AN aggressive restocking of breeder birds by the poultry industry since the outbreak of Avian Influenza (AI) last year has seen an increase of pre-laying broiler breeder birds from 130 000 in September 2017 to 306 000 in March 2018.
As a result, there is an increase in the number of broiler breeder birds to 574 000 in March 2018. However, this is still 13 percent lower than the stocks before the outbreak of AI.
Following the outbreak in May 2017, the national total stock of broiler breeders declined from 660 000 birds in April to
490 000 in June.
The Zimbabwe Poultry Association (ZPPA) May Update Report indicates that the country will have to continue importing hatching eggs until the end of the year despite improvements in the poultry sector.
“Projections are that local production of hatching eggs will remain depressed until the last quarter of 2018, necessitating the continued high dependence on imported hatching eggs to satisfy demand for day-old chicks from local poultry farmers,” the report said.
Local production of hatching eggs declined 7,4 million in December 2017 to 5,5 million in March 2018 while hatching egg imports increased from 1,35 million in November 2017 to five million in March 2018.
Production of day-old chicks has remained firm and averaged 7,1 million in the first quarter of 2018, representing an increase of 32 percent on the same period in 2017.
“Broiler meat production, which had declined to a monthly average of 7,6 million tonnes in the third quarter of 2017, has recovered strongly since then. The recovery has continued into the first quarter of 2018. The monthly average production of 11,2 million tonnes of broiler meat during the first quarter of 2018 was 37 percent more than the average production in the first quarter of 2017. Large-scale broiler meat production peaked at a new high of 4,4 million tonnes in March 2018,” ZPA said.
Increased broiler meat supply in the first quarter of 2018 has led to significant stock build-up and wholesale prices are expected to remain depressed.

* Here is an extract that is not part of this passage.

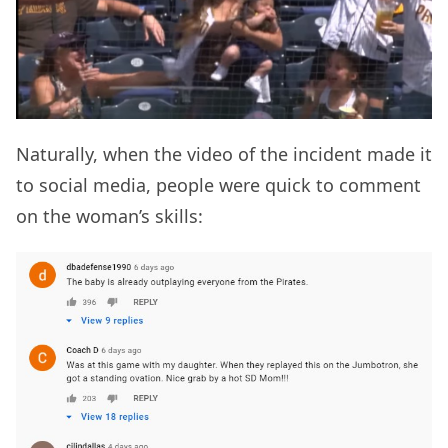
Naturally, when the video of the incident made it
to social media, people were quick to comment
on the woman’s skills:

“Persistent Avian Flu outbreaks in South Africa and an expected post-harvest increase in demand for day-old chicks in Zambia will limit supply of imported hatching eggs to Zimbabwe. This will increase reliance on non-Southern African Development Community imports of hatching eggs until the end of the year when local production is expected to recover to pre-Avian Flu levels. Day old chicks prices are likely to remain high,” ZPA further noted.
Day old chicks prices per 100 increased to $97 from $66 last year.